The first one, conducted by Gavalda et al. [21] was an observational, multicenter, open-label clinical trial designed to evaluate the efficacy and the safety of treatment with ampicillin, 2 g every 4 h, plus ceftriaxone, 2 g every 12 h, as an antimicrobial option in patients with endocarditis caused by E. faecalis with or without HLAR. The clinical cure, defined as the resolution of the clinical findings of endocarditis with no evidence of active endocarditis at both the end of treatment and 3-month follow-up visit, achieved the rate of 67.4% (29 of 43 patients) among all patients. The treatment-related mortality rate of patients with HLAR EFIE was 28,6%, similar to rates reported in previous studies. With regard to adverse events, the double beta-lactam combination was well tolerated and only two patients had treatment-related side effects and no case of nephrotoxicity was recorded.

Notwithstanding the substantial limitations given by the small size of the sample, the lack of a random assignment and the delayed inclusion of patients with non-HLAR EFIE, the study provided significant results supporting the employment of double beta-lactam combination as an effective treatment for patients with HLAIR EFIE and, in addition, as a wise option for patients with high risk of nephrotoxicity, regardless of strain susceptibility.

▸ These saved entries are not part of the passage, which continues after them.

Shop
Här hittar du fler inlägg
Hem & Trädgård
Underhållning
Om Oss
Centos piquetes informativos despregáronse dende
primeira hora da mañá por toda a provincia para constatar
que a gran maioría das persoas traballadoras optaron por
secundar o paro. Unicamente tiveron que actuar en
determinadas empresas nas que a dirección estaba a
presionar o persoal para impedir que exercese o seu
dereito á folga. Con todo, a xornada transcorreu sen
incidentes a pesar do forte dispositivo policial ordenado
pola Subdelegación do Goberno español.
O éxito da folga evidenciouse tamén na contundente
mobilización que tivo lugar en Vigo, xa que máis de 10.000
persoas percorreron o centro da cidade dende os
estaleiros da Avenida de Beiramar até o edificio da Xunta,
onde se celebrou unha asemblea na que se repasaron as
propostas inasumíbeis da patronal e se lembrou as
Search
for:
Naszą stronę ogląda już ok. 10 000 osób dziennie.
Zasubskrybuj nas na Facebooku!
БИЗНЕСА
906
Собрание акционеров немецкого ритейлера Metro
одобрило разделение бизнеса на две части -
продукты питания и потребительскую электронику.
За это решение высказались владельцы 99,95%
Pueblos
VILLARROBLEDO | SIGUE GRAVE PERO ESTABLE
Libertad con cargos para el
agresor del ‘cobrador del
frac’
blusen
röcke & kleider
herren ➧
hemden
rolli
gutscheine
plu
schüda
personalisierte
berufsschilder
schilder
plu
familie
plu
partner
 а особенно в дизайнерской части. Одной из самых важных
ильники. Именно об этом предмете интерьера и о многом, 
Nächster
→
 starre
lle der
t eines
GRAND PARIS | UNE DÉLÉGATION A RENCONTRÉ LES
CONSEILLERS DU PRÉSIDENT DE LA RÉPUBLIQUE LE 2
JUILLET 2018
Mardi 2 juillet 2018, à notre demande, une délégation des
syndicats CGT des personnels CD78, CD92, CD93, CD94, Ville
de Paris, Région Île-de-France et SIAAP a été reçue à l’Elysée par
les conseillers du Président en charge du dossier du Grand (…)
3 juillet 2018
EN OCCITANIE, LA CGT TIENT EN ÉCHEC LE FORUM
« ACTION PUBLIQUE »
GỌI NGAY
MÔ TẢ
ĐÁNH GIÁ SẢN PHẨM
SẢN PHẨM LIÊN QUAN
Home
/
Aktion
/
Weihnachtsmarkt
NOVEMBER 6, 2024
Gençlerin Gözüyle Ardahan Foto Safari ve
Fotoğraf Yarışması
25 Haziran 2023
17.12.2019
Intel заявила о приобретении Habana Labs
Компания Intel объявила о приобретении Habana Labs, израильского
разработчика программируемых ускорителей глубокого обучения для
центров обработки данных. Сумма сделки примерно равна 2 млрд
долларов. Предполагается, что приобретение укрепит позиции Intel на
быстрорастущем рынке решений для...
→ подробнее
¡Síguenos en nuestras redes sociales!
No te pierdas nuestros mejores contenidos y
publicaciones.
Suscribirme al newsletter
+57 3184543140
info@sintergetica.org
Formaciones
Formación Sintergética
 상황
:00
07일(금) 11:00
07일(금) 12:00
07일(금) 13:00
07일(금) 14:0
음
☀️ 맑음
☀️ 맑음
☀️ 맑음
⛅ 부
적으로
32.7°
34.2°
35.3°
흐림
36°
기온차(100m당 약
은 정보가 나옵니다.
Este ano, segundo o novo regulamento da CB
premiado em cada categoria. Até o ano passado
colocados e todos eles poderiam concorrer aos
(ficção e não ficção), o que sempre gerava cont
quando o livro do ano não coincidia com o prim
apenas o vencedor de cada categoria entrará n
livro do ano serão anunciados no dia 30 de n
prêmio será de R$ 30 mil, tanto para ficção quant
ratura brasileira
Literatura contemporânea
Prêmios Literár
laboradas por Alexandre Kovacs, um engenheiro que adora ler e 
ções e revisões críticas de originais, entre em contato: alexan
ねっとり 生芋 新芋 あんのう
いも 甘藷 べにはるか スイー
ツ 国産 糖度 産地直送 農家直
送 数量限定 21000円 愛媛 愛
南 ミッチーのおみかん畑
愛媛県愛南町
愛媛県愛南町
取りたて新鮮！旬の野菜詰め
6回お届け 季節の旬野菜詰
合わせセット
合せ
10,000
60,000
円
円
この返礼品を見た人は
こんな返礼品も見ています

With the aim of shedding light on this challenging issue, Pericas et al. [22] performed a monocenter retrospective analysis of a prospective cohort of EFIE patients treated from 1997 to 2011, with the objective to assess resistance patterns, epidemiology and clinical outcomes. Interestingly, through the collection and analysis of epidemiological data, the authors detected an overwhelming increase in EFIE caused by HLAR strains over the course of the last years, along with an increase in the use of A+C therapy. Although the statistical power of results is limited by the small sample size, these data appear meaningful, indeed presenting a similar trend to the most recent reported relapse rates. Furthermore, similarly to Fernandez-Hidalgo and colleagues, the authors did not detect a significant difference in in-hospital mortality (27% vs. 23%), 1-year mortality (29% vs. 26%) and relapse rate (2 vs. 3) between patients respectively treated with A+G and those treated with A+C. Despite the survival and regression analyses showing no statistical difference in 1-year mortality between the two treatments, these parameters cannot be used to conclude that there are no clinical differences between groups because the study was not powered to detect this. Of note, patients who received A+G presented a higher incidence of renal failure during treatment, requiring a therapeutic switch to A+C and further influencing the results.